System Performance

To see how the new CPUs and memory subsystem translate into more real system performance, we move onto more representative tests such as PCMark. PCMark’s performance is affected by several factors: not only does raw performance of the hardware count but also we need to consider the individual system’s software stack. We’ve seen large differences between Android OS major versions where the improvements of the Android Runtime can be directly visible in subtests such as the Writing test. Also a SoC’s DVFS schemes and schedulers can have huge impacts on “performance-latency”, meaning how fast the CPUs can ramp up a workload. This directly translates in a lot more performance in several of PCMark’s subtests as in the default settings none of the tests actually represent the pure performance of the CPU if it were locked at maximum frequency on the performance cores. The results of the tests are also overall a good representation of “snappiness” of a device.

PCMark Work 2.0 - Web Browsing 2.0

In the web browsing test the Snapdragon 845 QRD manages to outpace the Pixel 2 XL by 20%. Here we’re also looking at performance across devices with different OS versions. The Google devices are running Android 8.1 while the Samsung devices were tested with Android 7.0. The Mate 10 Pro runs Android 8.0 while the Mate 9 still had 7.0. The Qualcomm QRD we tested ran Android 8.0.

Again the performance increase over Snapdragon 835 devices isn’t all that great. DynamiQ allows for far more efficient thread transitions between the CPU cores and subsequently I expected Qualcomm to take advantage of this through more aggressive scheduling resulting in more than just a 20% increase. The difference between the Mate 9 and Mate 10 here is a good example of what a software configuration change can bring in terms of performance (both devices employ same performance CPU configurations). Samsung’s Exynos’ SoCs still use GTS scheduling and have non-optimal performance-latency resulting in bad scores, amplified by the fact that Samsung’s memory performance is also underwhelming when compared to the Snapdragon and Kirin SoCs.

PCMark Work 2.0 - Data ManipulationPCMark Work 2.0 - Writing 2.0

The Data Manipulation and Writing 2.0 tests make heavy use of the Android runtime and APIs and also a very memory latency sensitive. Between the best showings of the Snapdragon 835 variant of the S8 and the Pixel 2 XL in each respective benchmark, the Snapdragon QRD845 showed conservative increases of 8 to 14%. The Exynos SoCs lacklustre performance is again hampered by software and by bad memory performance.

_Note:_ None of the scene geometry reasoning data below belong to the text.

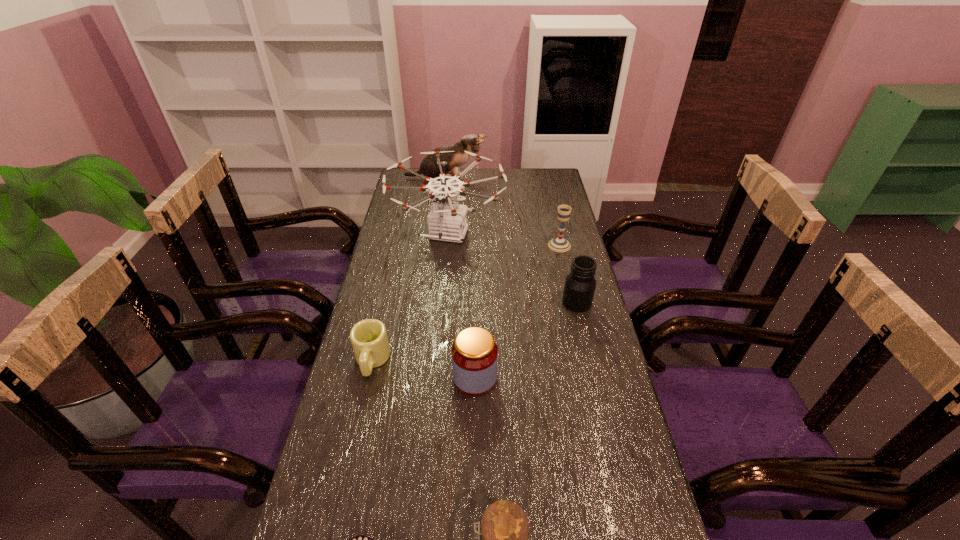 Identify the location of drone. Image resolution: width=960 pixels, height=540 pixels. (447, 221).

Locate an element on the screen. the seventh shortest object is located at coordinates (471, 143).

Identify the location of cat. (471, 143).

Where is `the rightmost jar`? the rightmost jar is located at coordinates (580, 284).

Locate an element on the screen. The image size is (960, 540). the fifth nearest object is located at coordinates (580, 284).

Where is `chalice`? chalice is located at coordinates (559, 244).

You are a GUI agent. You are given a task and a screenshot of the screen. Output one action in this format:
    pyautogui.click(x=<x>, y=<y>)
    Task: Click on the second farthest jar
    This screenshot has width=960, height=540.
    Given the screenshot: What is the action you would take?
    coord(474,353)

Identify the location of mug. The width and height of the screenshot is (960, 540). (369, 340).

Where is `free space located 0.140m on the right of the drone`? Image resolution: width=960 pixels, height=540 pixels. free space located 0.140m on the right of the drone is located at coordinates (541, 234).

PCMark Work 2.0 - Video Editing

The video editing test is PCMark’s weak-point as it’s bottlenecked by things such as OS API overhead, and why we see tight grouping of performance results across a large range of SoCs. The Snapdragon 845 ends up high, but below the Pixel 2 XL. I would not put much weight on the results of this test as they’re not necessarily representative. Futuremark claims that the test is a lot more sensitive in mid- and low-range devices which can exhibit performance issues.

PCMark Work 2.0 - Photo Editing 2.0

The photo editing test makes heavy use of Renderscript and use GPU acceleration to apply various effects on an image set. The QRD845 here shines as it’s able to showcase a 38% performance improvement over the Pixel 2 XL. Again the test not solely tests the raw performance of the system but also how optimized it is in terms of the software stack. This can be seen in the Kirin vs Exynos devices as Huawei’s phones vastly outperform Samsung’s devices in this test.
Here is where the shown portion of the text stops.